US president Joe Biden takes a selfie while on a walkabout through Dundalk, Co Louth, on Wednesday during his presidential visit to Ireland. Photograph: PA
He really should be called President Joe Finnegan, and if you listen to him or read his books, you sense that he wishes he was. Biden is not an Irish name. Neither is the US president’s middle name, Robinette.
The first is English. In his memoir, Promises To Keep, Biden recalls his Irish-American aunt, Gertie Finnegan, telling him: “Your father is not a bad man. He’s just English.”
Robinette is French in origin and deeply American in its history. The Robinettes, his paternal grandmother’s people, traced their ancestry in America to a tract in Pennsylvania, originally granted by that state’s founder, William Penn.
Yet, in his idea of himself, these antecedents disappear and melt into Irishness. And so here we have Biden as US president living out, in his visits to Ballina, Dundalk and Carlingford a sense of homecoming for — in his own formulation — a “descendant of the Blewitts of County Mayo and the Finnegans of County Louth, on a volatile little inlet of the Irish Sea”.
Is this phoney? Not at all — Biden’s sense of Irishness is very real and profoundly felt. But it is rooted in soil that is now increasingly thin on the ground in Ireland itself: a complete fusion of Irish and Catholic identities.
It makes a slightly uncomfortable kind of sense that Biden will preach on Friday from the altar of St Muredach’s Cathedral in Ballina. He chose to be Irish because he identifies so profoundly with Catholicism.
In her memoir, Growing Up Biden, the president’s sister and long-time political adviser and campaign manager, Valerie, describes their common upbringing in ethnic and religious terms: “We are a middle-class, Irish Catholic family whose parents worked hard to raise healthy, kind, empathetic children. We went to church [and] to Catholic schools.”
She writes that “Our family had always been rooted, first and foremost, in working-class Irish Catholicism. Those were the values that forged us more than any political identity.”
The world that the Bidens inhabited in Wilmington, Delaware, in the 1950s was literally parochial. As Valerie puts it: “In Catholic neighborhoods, the parish in which you lived was everything; you identified yourself by name first, parish second.”
This was, perhaps, the way in which many Irish Catholic migrants made themselves at home in America, recreating a sense of themselves as parishioners that was already familiar from Ballina or Carlingford.
The strange thing is that, in Irish-America, this parochial Catholic world can be recalled with a simple, uncomplicated fondness that is almost impossible now in Ireland itself. Valerie can write that “There was such a strong sense of community, of instant belonging. The kids’ values were shaped by parents inside the home, reinforced by the nuns at school, and watched over by the looming church spire when they played outside.”
This nostalgia is possible, I suppose, because words like “reinforced”, “watched” and “looming” do not, in the context of American Catholic suburbia, bring to mind Magdalene Laundries and Mother and Baby Homes and parish priests burning novels and teachers being sacked for writing them.

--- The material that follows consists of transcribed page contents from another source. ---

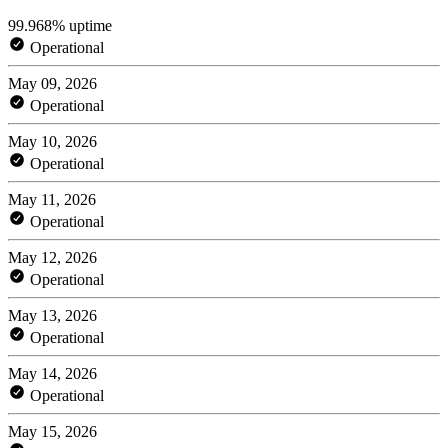
99.968% uptime
Operational
May 09, 2026
Operational
May 10, 2026
Operational
May 11, 2026
Operational
May 12, 2026
Operational
May 13, 2026
Operational
May 14, 2026
Operational
May 15, 2026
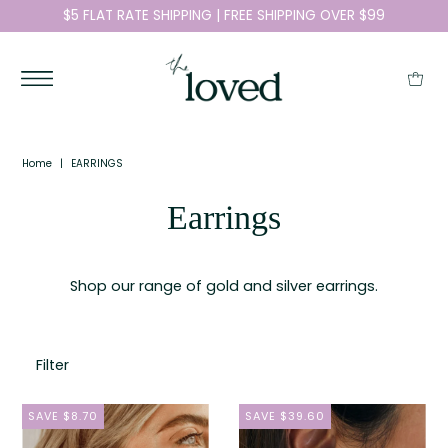
$5 FLAT RATE SHIPPING | FREE SHIPPING OVER $99
Home
|
EARRINGS
Earrings
Shop our range of gold and silver earrings.
Filter
SAVE $8.70
SAVE $39.60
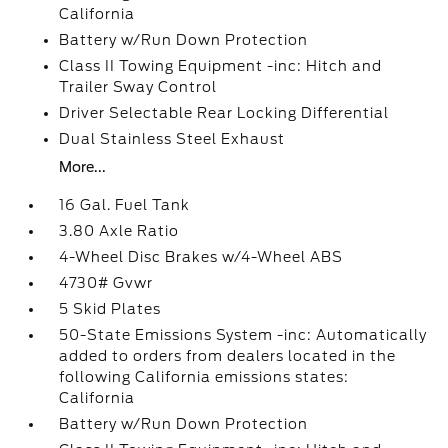
California
Battery w/Run Down Protection
Class II Towing Equipment -inc: Hitch and
Trailer Sway Control
Driver Selectable Rear Locking Differential
Dual Stainless Steel Exhaust
More...
16 Gal. Fuel Tank
3.80 Axle Ratio
4-Wheel Disc Brakes w/4-Wheel ABS
4730# Gvwr
5 Skid Plates
50-State Emissions System -inc: Automatically
added to orders from dealers located in the
following California emissions states:
California
Battery w/Run Down Protection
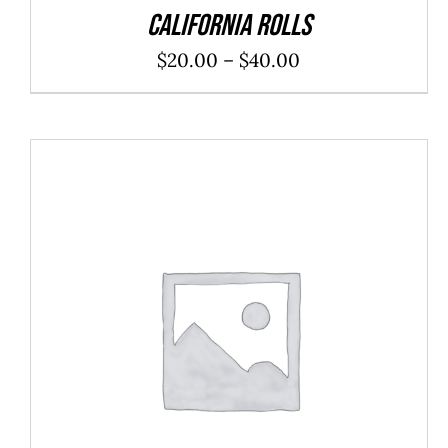
California Rolls
Price
$
20.00
–
$
40.00
range:
$20.00
through
$40.00
ADD TO CART
/
DETAILS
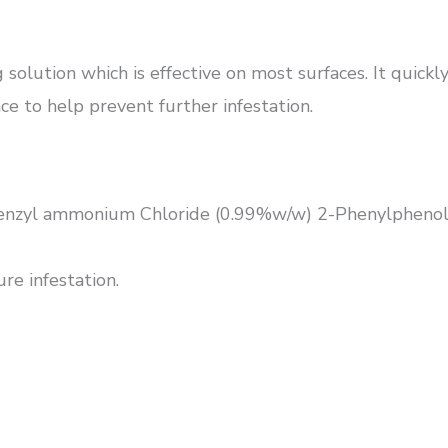
 solution which is effective on most surfaces. It quick
face to help prevent further infestation.
benzyl ammonium Chloride (0.99%w/w) 2-Phenylphenol.
re infestation.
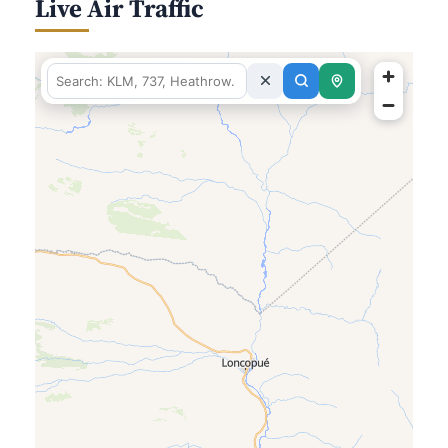
Live Air Traffic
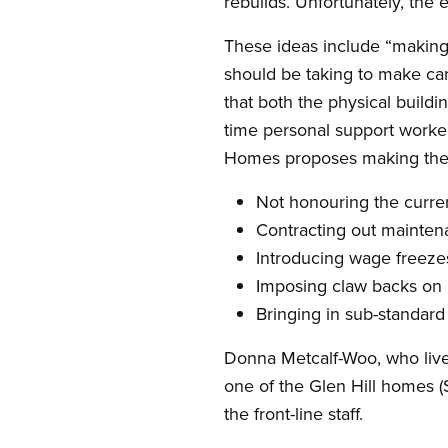
rebuilds. Unfortunately, the 
These ideas include “making 
should be taking to make care
that both the physical buildi
time personal support worke
Homes proposes making the w
Not honouring the curre
Contracting out mainten
Introducing wage freeze
Imposing claw backs on 
Bringing in sub-standar
Donna Metcalf-Woo, who lives
one of the Glen Hill homes (
the front-line staff.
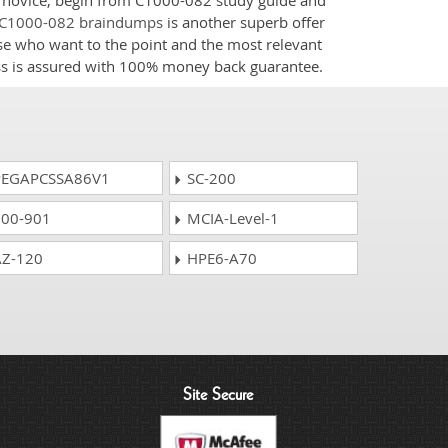
 a novice, begin from C1000-082 study guide and
C1000-082 braindumps
is another superb offer
ose who want to the point and the most relevant
ess is assured with 100% money back guarantee.
EGAPCSSA86V1
SC-200
00-901
MCIA-Level-1
Z-120
HPE6-A70
Site Secure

This week in particular, though, these radically different perspectives produce a strange collision. Biden is here because he identifies passionately with a religious idea of Irishness that has lost much of its grip on the homeland. It’s Irish, Joe, but not as we know it.
This is not about Catholicism as such — or even about Irishness. It’s about that fusion of ethnicity and religion, of faith and politics: “Irish Catholic”.
For Biden — as for many people of Irish heritage in America — it’s a sweet and natural pairing. But at home, on our own volatile little inlet, the cocktail has been toxic.
It produced the repressive and sectarian State from which we are still emerging. And it helped to underpin the very conflict whose ending Biden is here to celebrate: the synthesis of religious and national ideas of belonging has been all too literally deadly.
Thus, while Biden can feel an innocent pleasure in the notion of “Irish Catholic” as a political identity, too many of us on both parts of the island have learned the hard way that there’s nothing innocent about it.
All of which gives a slight twist of strangeness to Biden’s visit. Its top note is a genuine mutual affection, but there is a more ironic undertone.
This is only the second state visit by an Irish Catholic US president. The first, of course, was 60 years ago, made by Biden’s hero John F Kennedy.
But this is a case of history repeating itself, the first time as a dream of the Irish future, the second as echo of an Irish past.
JFK embodied, in all his impossible glamour, an idea of what Ireland then aspired to be: modern, sophisticated and confident. Biden now embodies an idea of what Ireland used to be — a place in which “Irish” and “Catholic” was a match made in heaven (and from which there could be no divorce).
It says a lot that a US president can seem to most Irish people like a kind of throwback. Not, in Biden’s case, an unpleasant or unwelcome one — but a reminder, nonetheless, of how our own names for who we are have had to change.